Kindness Toward Disabled People Is More Complicated Than You Think - DoreenMichele
https://time.com/5881597/disability-kindness/
======
giardini
Those who acquire a disability early have lived with it awhile and adapted to
their environment. So I don't even think about it, knowing that, if they need
help they will almost certainly ask.

Those who are disabled by accidents have a harder time IMO b/c it takes time
to learn how to adapt and they will always remember what life was like before
the accident. That memory is hard to let go of: part of you is gone forever.
I'm more attentive to these people, knowing that often the learning and
adaptation is occurring right in front of me.

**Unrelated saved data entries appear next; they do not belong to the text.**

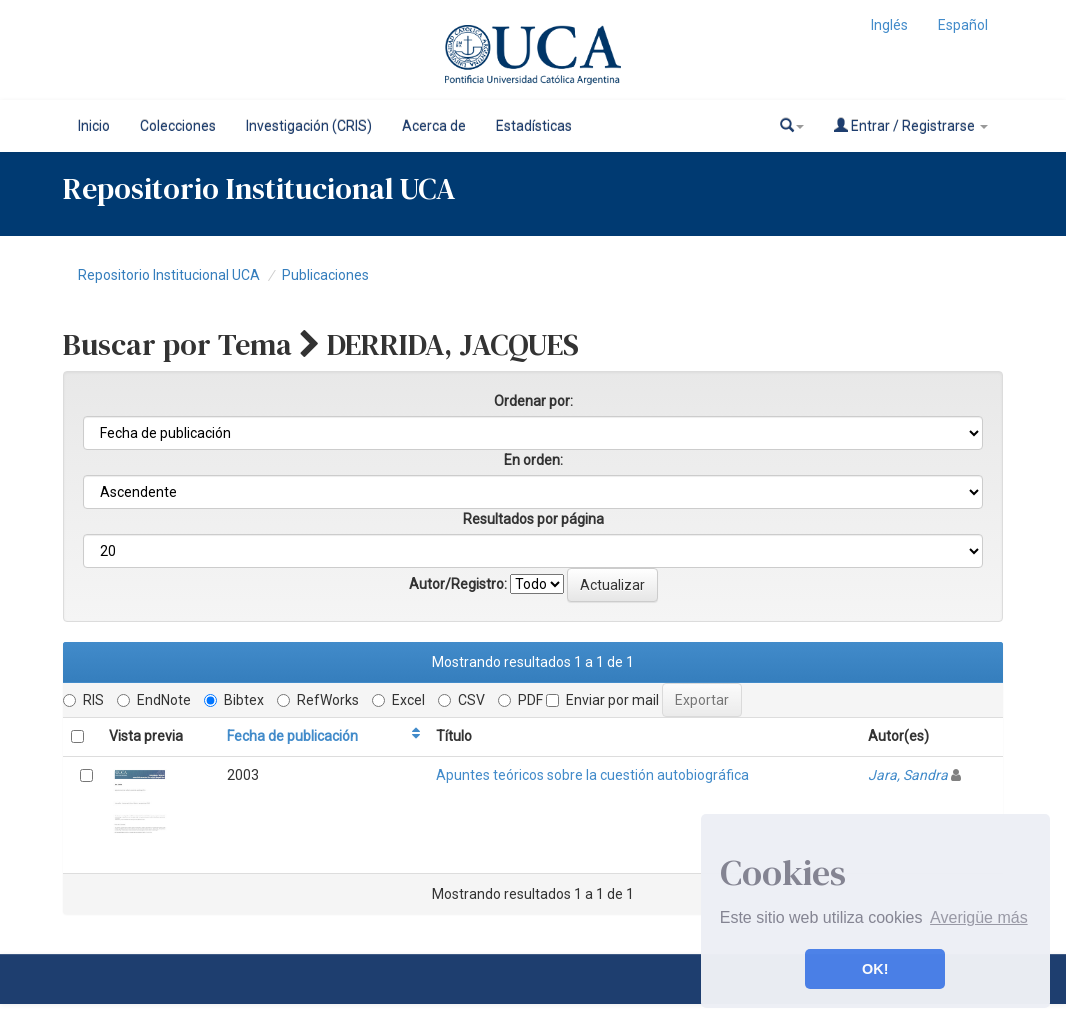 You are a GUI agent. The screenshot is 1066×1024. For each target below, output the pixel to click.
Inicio (94, 126)
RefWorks (318, 700)
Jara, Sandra (908, 775)
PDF (520, 700)
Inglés (889, 25)
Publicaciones (325, 275)
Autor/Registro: (458, 584)
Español (963, 25)
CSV (461, 700)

Then there are those, mostly elderly, who don't yet realize that they are
becoming disabled/weak. I see them in stores, for example, struggling to reach
or lift (e.g.,cases of bottled water, an item on a shelf 8 feet up). I always
offer to help, and always leave them with the reminder that "Tall people are
here to reach the top shelf, so don't hesitate to ask!"

Sometimes I think of a life with normal height and strength, a life where I
wasn't the only one who could see the grunge growing atop the refrigerator or
who could help move a piano up the stairs. But we're all different, we all can
do different things and, thanks to our differences, there's always someone (or
some ones) for the task.